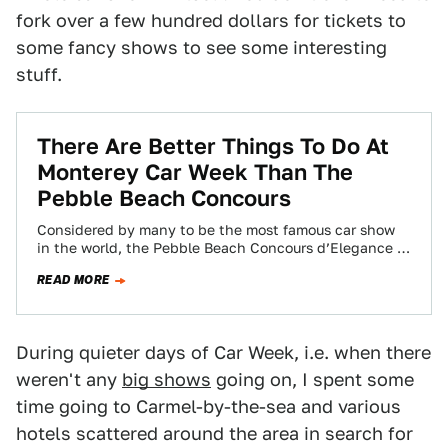
fork over a few hundred dollars for tickets to
some fancy shows to see some interesting
stuff.
There Are Better Things To Do At
Monterey Car Week Than The
Pebble Beach Concours
Considered by many to be the most famous car show
in the world, the Pebble Beach Concours d’Elegance is
the climax of…
READ MORE
During quieter days of Car Week, i.e. when there
weren't any
big shows
going on, I spent some
time going to Carmel-by-the-sea and various
hotels scattered around the area in search for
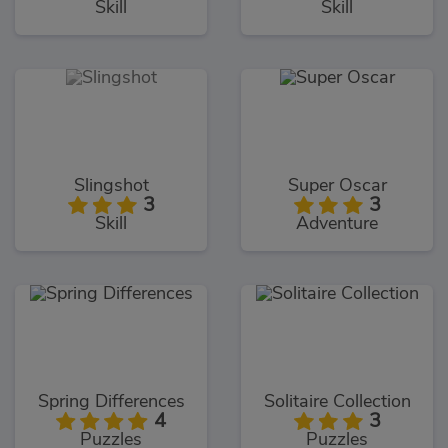
Skill
Skill
Slingshot
Super Oscar
3
3
Skill
Adventure
Spring Differences
Solitaire Collection
4
3
Puzzles
Puzzles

────────────────

Required work
Take every line from the listing above that includes the word "going" and copy it.

Task answer
going on, I spent some
time going to Carmel-by-the-sea and various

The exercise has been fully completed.